What this task involves =
Could you retype every line below exactly, omitting the images?
[Extracted entries]
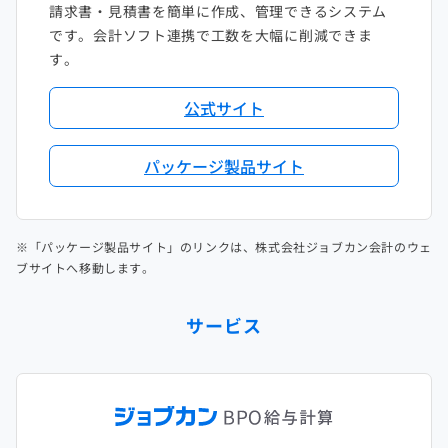
請求書・見積書を簡単に作成、管理できるシステム
です。会計ソフト連携で工数を大幅に削減できま
す。
公式サイト
パッケージ製品サイト
※「パッケージ製品サイト」のリンクは、株式会社ジョブカン会計のウェ
ブサイトへ移動します。
サービス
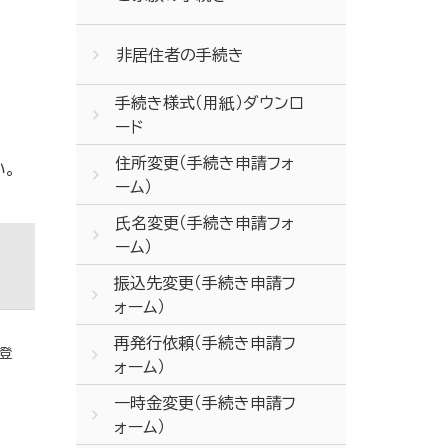
非居住者の手続き
手続き様式（用紙）ダウンロ
ード
住所変更（手続き申請フォ
い。
ーム）
氏名変更（手続き申請フォ
ーム）
振込先変更（手続き申請フ
ォーム）
再発行依頼（手続き申請フ
登
ォーム）
一時金変更（手続き申請フ
ォーム）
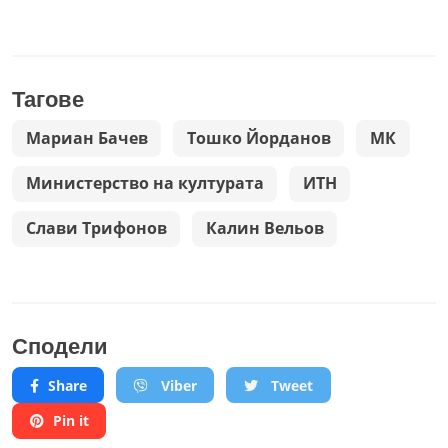
Тагове
Мариан Бачев
Тошко Йорданов
МК
Министерство на културата
ИТН
Слави Трифонов
Калин Вельов
Сподели
Share
Viber
Tweet
Pin it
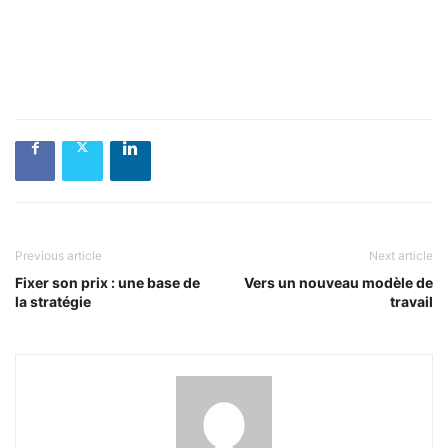
Previous article
Next article
Fixer son prix : une base de
Vers un nouveau modèle de
la stratégie
travail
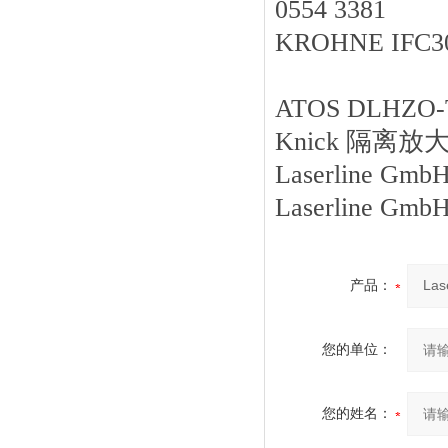
0554 3381
KROHNE IFC
ATOS DLHZO-
Knick 隔离放大
Laserline G
Laserline G
产品：
您的单位：
您的姓名：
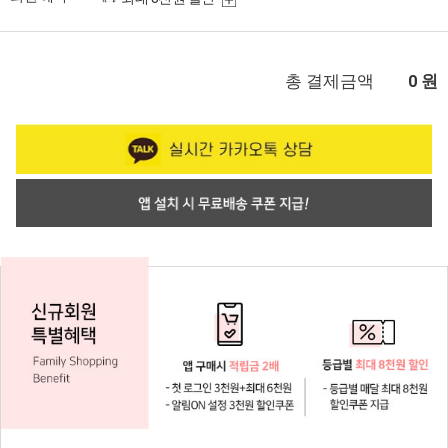
총 결제금액
원
0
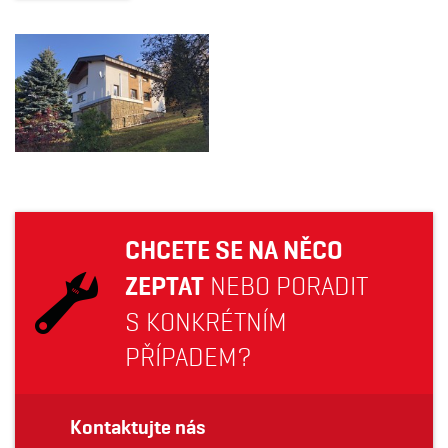
CHCETE SE NA NĚCO
ZEPTAT
NEBO PORADIT
S KONKRÉTNÍM
PŘÍPADEM?
Kontaktujte nás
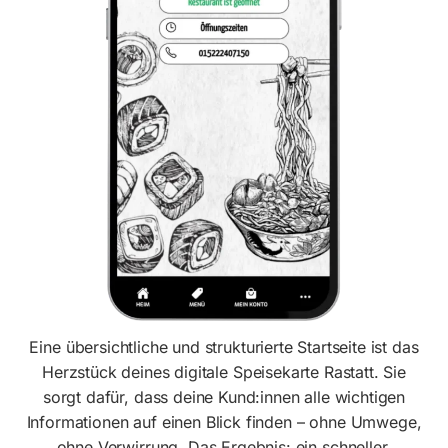
Eine übersichtliche und strukturierte Startseite ist das
Herzstück deines digitale Speisekarte Rastatt. Sie
sorgt dafür, dass deine Kund:innen alle wichtigen
Informationen auf einen Blick finden – ohne Umwege,
ohne Verwirrung. Das Ergebnis: ein schneller,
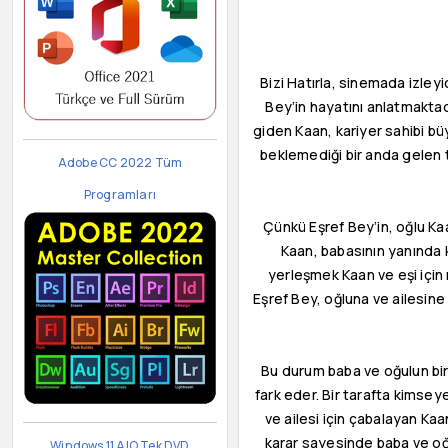
Bizi Hatırla, sinemada izleyi
Bey’in hayatını anlatmaktad
giden Kaan, kariyer sahibi bü
beklemediği bir anda gelen t
Adobe CC 2022 Tüm
Programları
Çünkü Eşref Bey’in, oğlu Ka
Kaan, babasının yanında k
yerleşmek Kaan ve eşi için
Eşref Bey, oğluna ve ailesin
Bu durum baba ve oğulun birb
fark eder. Bir tarafta kimseye
ve ailesi için çabalayan Ka
karar sayesinde baba ve oğu
Windows 11 AIO Tek DVD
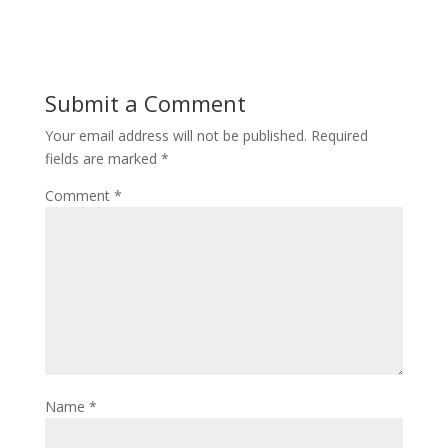
Submit a Comment
Your email address will not be published.
Required
fields are marked
*
Comment
*
Name
*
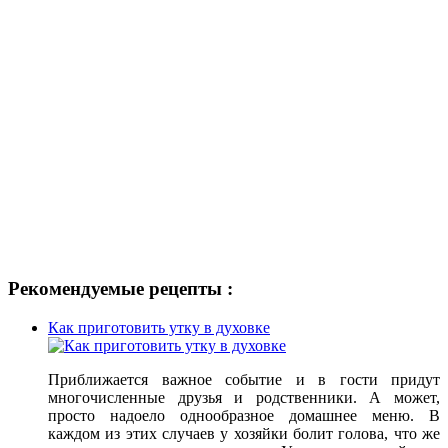
Рекомендуемые рецепты :
Как приготовить утку в духовке
Приближается важное событие и в гости придут
многочисленные друзья и родственники. А может,
просто надоело однообразное домашнее меню. В
каждом из этих случаев у хозяйки болит голова, что же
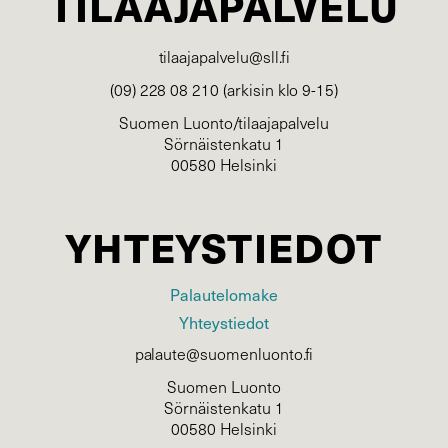
TILAAJAPALVELU
tilaajapalvelu@sll.fi
(09) 228 08 210 (arkisin klo 9-15)
Suomen Luonto/tilaajapalvelu
Sörnäistenkatu 1
00580 Helsinki
YHTEYSTIEDOT
Palautelomake
Yhteystiedot
palaute@suomenluonto.fi
Suomen Luonto
Sörnäistenkatu 1
00580 Helsinki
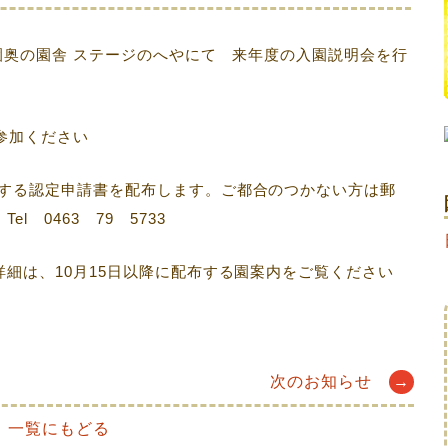
、本園奥の園舎 ステージのへやにて 来年度の入園説明会を行
参加ください
提出する認定申請書を配布します。ご都合のつかない方は郵
 0463 79 5733
。詳細は、10月15日以降に配布する園案内をご覧ください
次のお知らせ
→
一覧にもどる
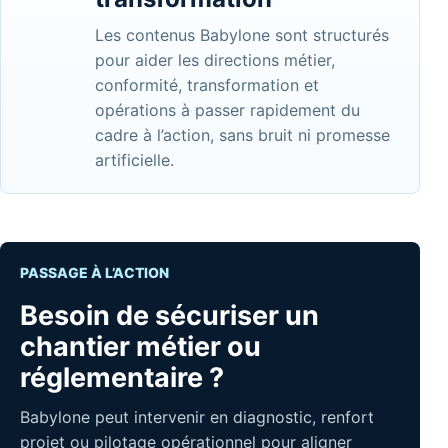
Les contenus Babylone sont structurés
pour aider les directions métier,
conformité, transformation et
opérations à passer rapidement du
cadre à l’action, sans bruit ni promesse
artificielle.
PASSAGE À L’ACTION
Besoin de sécuriser un
chantier métier ou
réglementaire ?
Babylone peut intervenir en diagnostic, renfort
projet ou pilotage opérationnel pour aligner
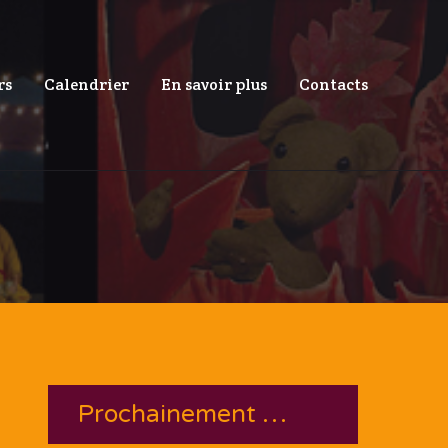
rs
Calendrier
En savoir plus
Contacts
Prochainement …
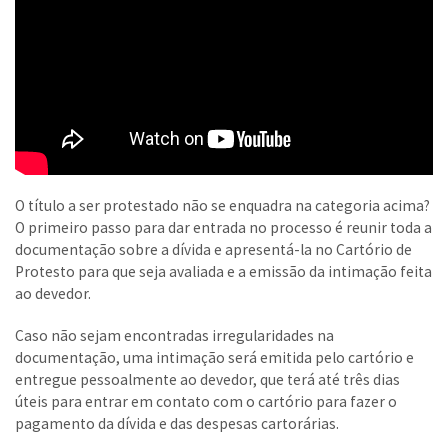
O título a ser protestado não se enquadra na categoria acima?
O primeiro passo para dar entrada no processo é reunir toda a
documentação sobre a dívida e apresentá-la no Cartório de
Protesto para que seja avaliada e a emissão da intimação feita
ao devedor.
Caso não sejam encontradas irregularidades na
documentação, uma intimação será emitida pelo cartório e
entregue pessoalmente ao devedor, que terá até três dias
úteis para entrar em contato com o cartório para fazer o
pagamento da dívida e das despesas cartorárias.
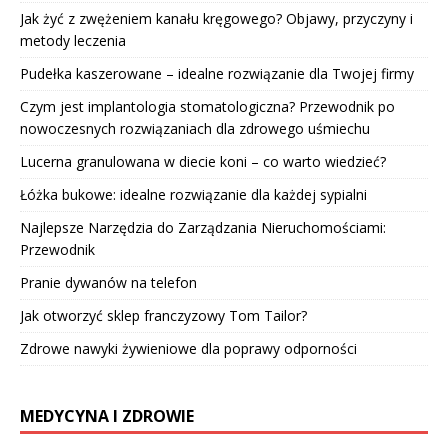
Jak żyć z zwężeniem kanału kręgowego? Objawy, przyczyny i
metody leczenia
Pudełka kaszerowane – idealne rozwiązanie dla Twojej firmy
Czym jest implantologia stomatologiczna? Przewodnik po
nowoczesnych rozwiązaniach dla zdrowego uśmiechu
Lucerna granulowana w diecie koni – co warto wiedzieć?
Łóżka bukowe: idealne rozwiązanie dla każdej sypialni
Najlepsze Narzędzia do Zarządzania Nieruchomościami:
Przewodnik
Pranie dywanów na telefon
Jak otworzyć sklep franczyzowy Tom Tailor?
Zdrowe nawyki żywieniowe dla poprawy odporności
MEDYCYNA I ZDROWIE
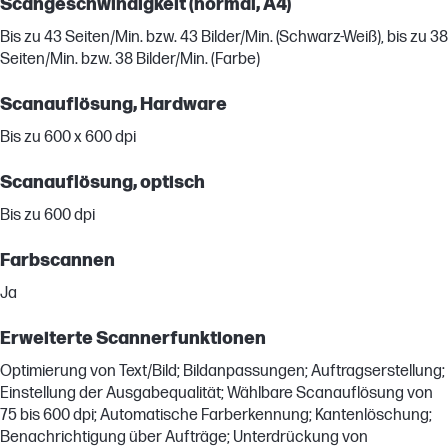
Scangeschwindigkeit (normal, A4)
Bis zu 43 Seiten/Min. bzw. 43 Bilder/Min. (Schwarz-Weiß), bis zu 38
Seiten/Min. bzw. 38 Bilder/Min. (Farbe)
Scanauflösung, Hardware
Bis zu 600 x 600 dpi
Scanauflösung, optisch
Bis zu 600 dpi
Farbscannen
Ja
Erweiterte Scannerfunktionen
Optimierung von Text/Bild; Bildanpassungen; Auftragserstellung;
Einstellung der Ausgabequalität; Wählbare Scanauflösung von
75 bis 600 dpi; Automatische Farberkennung; Kantenlöschung;
Benachrichtigung über Aufträge; Unterdrückung von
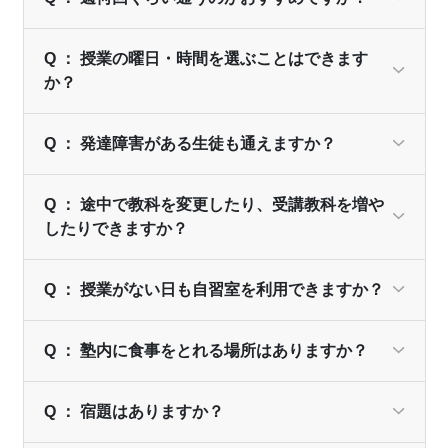
Q ： 授業の曜日・時間を選ぶことはできます
か？
Q ： 発達障害がある生徒も通えますか？
Q ： 途中で教科を変更したり、受講教科を増や
したりできますか？
Q ： 授業がない日も自習室を利用できますか？
Q ： 塾内に食事をとれる場所はありますか？
Q ： 宿題はありますか？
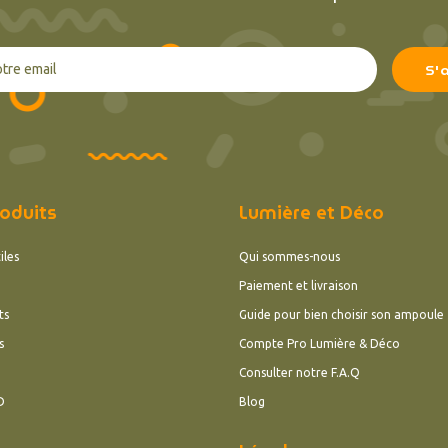
oduits
Lumière et Déco
iles
Qui sommes-nous
Paiement et livraison
ts
Guide pour bien choisir son ampoule
s
Compte Pro Lumière & Déco
Consulter notre F.A.Q
D
Blog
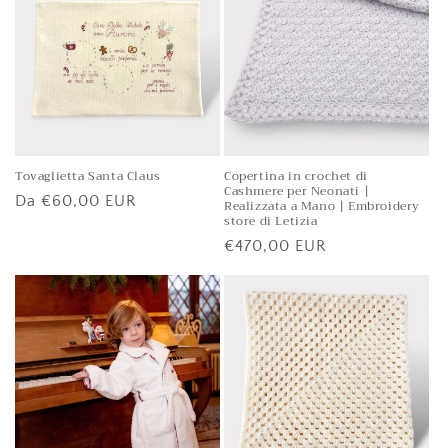
o
n
e
:
Tovaglietta Santa Claus
Copertina in crochet di
Cashmere per Neonati |
Prezzo
Da
€60,00 EUR
Realizzata a Mano | Embroidery
store di Letizia
di
Prezzo
€470,00 EUR
listino
di
listino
[/Extracted entries]
Solution to the problem =
請求書・見積書を簡単に作成、管理できるシステム
です。会計ソフト連携で工数を大幅に削減できま
す。
公式サイト
パッケージ製品サイト
※「パッケージ製品サイト」のリンクは、株式会社ジョブカン会計のウェ
ブサイトへ移動します。
サービス
非居住者の手続き
手続き様式（用紙）ダウンロ
ード
住所変更（手続き申請フォ
い。
ーム）
氏名変更（手続き申請フォ
ーム）
振込先変更（手続き申請フ
ォーム）
再発行依頼（手続き申請フ
登
ォーム）
一時金変更（手続き申請フ
ォーム）
Тагове
Мариан Бачев
Тошко Йорданов
МК
Министерство на културата
ИТН
Слави Трифонов
Калин Вельов
Сподели
Share
Viber
Tweet
Pin it
Previous article
Next article
Fixer son prix : une base de
Vers un nouveau modèle de
la stratégie
travail
0554 3381
KROHNE IFC
ATOS DLHZO-
Knick 隔离放大
Laserline G
Laserline G
产品：
您的单位：
您的姓名：
총 결제금액
원
0
CHCETE SE NA NĚCO
ZEPTAT
NEBO PORADIT
S KONKRÉTNÍM
PŘÍPADEM?
Kontaktujte nás
Eine übersichtliche und strukturierte Startseite ist das
Herzstück deines digitale Speisekarte Rastatt. Sie
sorgt dafür, dass deine Kund:innen alle wichtigen
Informationen auf einen Blick finden – ohne Umwege,
ohne Verwirrung. Das Ergebnis: ein schneller,
Bizi Hatırla, sinemada izleyi
Bey’in hayatını anlatmaktad
giden Kaan, kariyer sahibi bü
beklemediği bir anda gelen t
Adobe CC 2022 Tüm
Programları
Çünkü Eşref Bey’in, oğlu Ka
Kaan, babasının yanında k
yerleşmek Kaan ve eşi için
Eşref Bey, oğluna ve ailesin
Bu durum baba ve oğulun birb
fark eder. Bir tarafta kimseye
ve ailesi için çabalayan Ka
karar sayesinde baba ve oğu
Windows 11 AIO Tek DVD
Submit a Comment
Your email address will not be published.
Required
fields are marked
*
Comment
*
Name
*
Рекомендуемые рецепты :
Как приготовить утку в духовке
Приближается важное событие и в гости придут
многочисленные друзья и родственники. А может,
просто надоело однообразное домашнее меню. В
каждом из этих случаев у хозяйки болит голова, что же
TILAAJAPALVELU
tilaajapalvelu@sll.fi
(09) 228 08 210 (arkisin klo 9-15)
Suomen Luonto/tilaajapalvelu
Sörnäistenkatu 1
00580 Helsinki
YHTEYSTIEDOT
Palautelomake
Yhteystiedot
palaute@suomenluonto.fi
Suomen Luonto
Sörnäistenkatu 1
00580 Helsinki
、本園奥の園舎 ステージのへやにて 来年度の入園説明会を行
参加ください
提出する認定申請書を配布します。ご都合のつかない方は郵
 0463 79 5733
。詳細は、10月15日以降に配布する園案内をご覧ください
次のお知らせ
→
一覧にもどる
Les contenus Babylone sont structurés
pour aider les directions métier,
conformité, transformation et
opérations à passer rapidement du
cadre à l’action, sans bruit ni promesse
artificielle.
PASSAGE À L’ACTION
Besoin de sécuriser un
chantier métier ou
réglementaire ?
Babylone peut intervenir en diagnostic, renfort
projet ou pilotage opérationnel pour aligner
rs
Calendrier
En savoir plus
Contacts
Prochainement …
O título a ser protestado não se enquadra na categoria acima?
O primeiro passo para dar entrada no processo é reunir toda a
documentação sobre a dívida e apresentá-la no Cartório de
Protesto para que seja avaliada e a emissão da intimação feita
ao devedor.
Caso não sejam encontradas irregularidades na
documentação, uma intimação será emitida pelo cartório e
entregue pessoalmente ao devedor, que terá até três dias
úteis para entrar em contato com o cartório para fazer o
pagamento da dívida e das despesas cartorárias.
Jak żyć z zwężeniem kanału kręgowego? Objawy, przyczyny i
metody leczenia
Pudełka kaszerowane – idealne rozwiązanie dla Twojej firmy
Czym jest implantologia stomatologiczna? Przewodnik po
nowoczesnych rozwiązaniach dla zdrowego uśmiechu
Lucerna granulowana w diecie koni – co warto wiedzieć?
Łóżka bukowe: idealne rozwiązanie dla każdej sypialni
Najlepsze Narzędzia do Zarządzania Nieruchomościami:
Przewodnik
Pranie dywanów na telefon
Jak otworzyć sklep franczyzowy Tom Tailor?
Zdrowe nawyki żywieniowe dla poprawy odporności
MEDYCYNA I ZDROWIE
Scangeschwindigkeit (normal, A4)
Bis zu 43 Seiten/Min. bzw. 43 Bilder/Min. (Schwarz-Weiß), bis zu 38
Seiten/Min. bzw. 38 Bilder/Min. (Farbe)
Scanauflösung, Hardware
Bis zu 600 x 600 dpi
Scanauflösung, optisch
Bis zu 600 dpi
Farbscannen
Ja
Erweiterte Scannerfunktionen
Optimierung von Text/Bild; Bildanpassungen; Auftragserstellung;
Einstellung der Ausgabequalität; Wählbare Scanauflösung von
75 bis 600 dpi; Automatische Farberkennung; Kantenlöschung;
Benachrichtigung über Aufträge; Unterdrückung von
Q ： 授業の曜日・時間を選ぶことはできます
か？
Q ： 発達障害がある生徒も通えますか？
Q ： 途中で教科を変更したり、受講教科を増や
したりできますか？
Q ： 授業がない日も自習室を利用できますか？
Q ： 塾内に食事をとれる場所はありますか？
Q ： 宿題はありますか？
oduits
Lumière et Déco
iles
Qui sommes-nous
Paiement et livraison
ts
Guide pour bien choisir son ampoule
s
Compte Pro Lumière & Déco
Consulter notre F.A.Q
D
Blog
o
n
e
:
Tovaglietta Santa Claus
Copertina in crochet di
Cashmere per Neonati |
Prezzo
Da
€60,00 EUR
Realizzata a Mano | Embroidery
store di Letizia
di
Prezzo
€470,00 EUR
listino
di
listino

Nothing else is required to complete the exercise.